In January, my close friend Susan received devastating news: after six long years of navigating chemotherapy, surgery, radiation, and a targeted therapy that had finally given her back her quality of life, her breast cancer had returned, this time to her liver. She was terrified, not just of the disease, but of what might come next.
“I just don’t want to go through chemo again,” she said, fighting back tears. “Is there anything new?”
Her oncologist, she said, was excellent. But like so many today, he was overwhelmed. She feared he wouldn’t have time to search for new options that might have emerged in recent months. As a health economist, I’ve spent years sifting through research and data, and I knew that finding up-to-date, reliable information shouldn’t depend on how many hours a doctor can spare after a crushing workload serving patients in the clinic.
The mountain of data is overwhelming to even the most dedicated physician trying to keep up. In 2024 alone, over 4,800 papers were published describing breast cancer clinical trials. In the first three months of 2025, another 860 have already appeared.
Meanwhile, headlines everywhere tout artificial intelligence (AI) as a revolutionary force in healthcare. But wise physicians and patients alike know the truth: while AI’s potential is enormous, its safe and meaningful application demands careful human oversight, clinical rigor, and a deep understanding of what is at stake.
That’s why I turned to a new kind of tool—an AI system specifically designed for medicine, rigorously vetted by human experts, and built not just to gather data, but to curate it, critically evaluate it, and prioritize clinical relevance. Far beyond your average ChatGPT-style chatbot, the tool was a hybrid system: part artificial intelligence, part human expertise. Behind the scenes, it performed a systematic review of the latest literature, flagged high-quality clinical trials, and filtered out unreliable data, creating a curated, searchable database of real, actionable evidence.
Within minutes, this hybrid AI-human platform helped me discover a promising new class of drugs—antibody-drug conjugates or ADCs. These therapies target chemotherapy precisely to cancer cells, sparing healthy tissue and potentially reducing side effects. One ADC had just demonstrated outstanding results in a major clinical trial—results so recent they hadn’t yet made it into official treatment guidelines.
Susan shared this information with her oncologist. After reviewing the evidence, he agreed. Today, she is on the new therapy—and planning her next vacation.
As Dr. Mehran Habibi, a leading breast cancer surgical oncologist in New York, put it to me recently:
“AI can’t replace clinical judgment—but it can support it. The only way physicians will trust these tools is if they know the science behind them has been vetted by humans who understand the stakes.”

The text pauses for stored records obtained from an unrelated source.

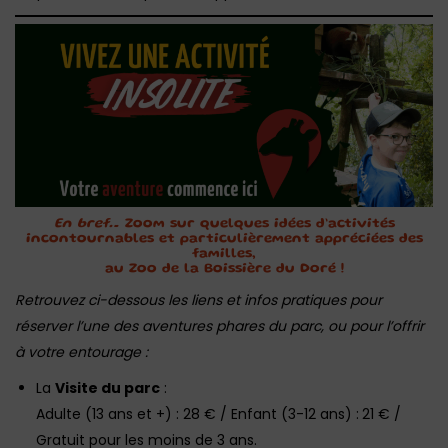
En bref…
Zoom sur quelques idées d’activités
incontournables et particulièrement appréciées des
familles,
au Zoo de la Boissière du Doré !
Retrouvez ci-dessous les liens et infos pratiques pour
réserver l’une des aventures phares du parc, ou pour l’offrir
à votre entourage :
La
Visite du parc
:
Adulte (13 ans et +) : 28 € / Enfant (3-12 ans) :
21 € /
Gratuit pour les moins de 3 ans.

What’s striking isn’t just the speed with which this information was uncovered, but the fact that it could so easily have been missed, he said. “While oncologists are expected to stay on top of a constantly evolving field, the guidelines they depend on, produced by expert committees, are updated infrequently, and, despite the best of intentions, are not immune to biases or conflicts of interest. Additionally, tools like ChatGPT, while popular, can’t be trusted to provide rigorously sourced, clinically relevant information. They’re prone to consider misinformation and half-truths rampant on the internet, and often present content that is incomplete, outdated, or based on opinion rather than evidence.”
ChatGPT and other apps that utilize AI are powerful tools in many fields, but not necessarily for clinical science, which demands the highest rigorous standards to be useful to oncologists, he continued. “We don’t rely on GPS apps that guess which roads exist — we expect accuracy and live updates. We don’t book flights through websites that suggest destinations based on personal blogs instead of real availability. So why would we accept anything less in cancer care?”
The future of oncology demands “living guidelines”—dynamic, continuously updated frameworks that reflect the latest discoveries, not just a data-dump collected over the last 12 months. That’s what this new class of AI/human tools can enable. They don’t replace the physician. They equip them.
And that’s the real power of this approach: it can free up doctors to spend more time with their patients, not less. AI/human tools can support medical education, help residents prepare for board exams, and enhance shared decision-making by providing clear, visual explanations of treatment paths.
Susan’s story has a hopeful turn. But there are countless others who may not be as lucky unless we rethink how we connect patients to the best and latest therapies. The race between cancer and medicine is relentless. It’s time we give our doctors the tools to win it. Not because they make decisions for us, but because they make it easier to find the right ones.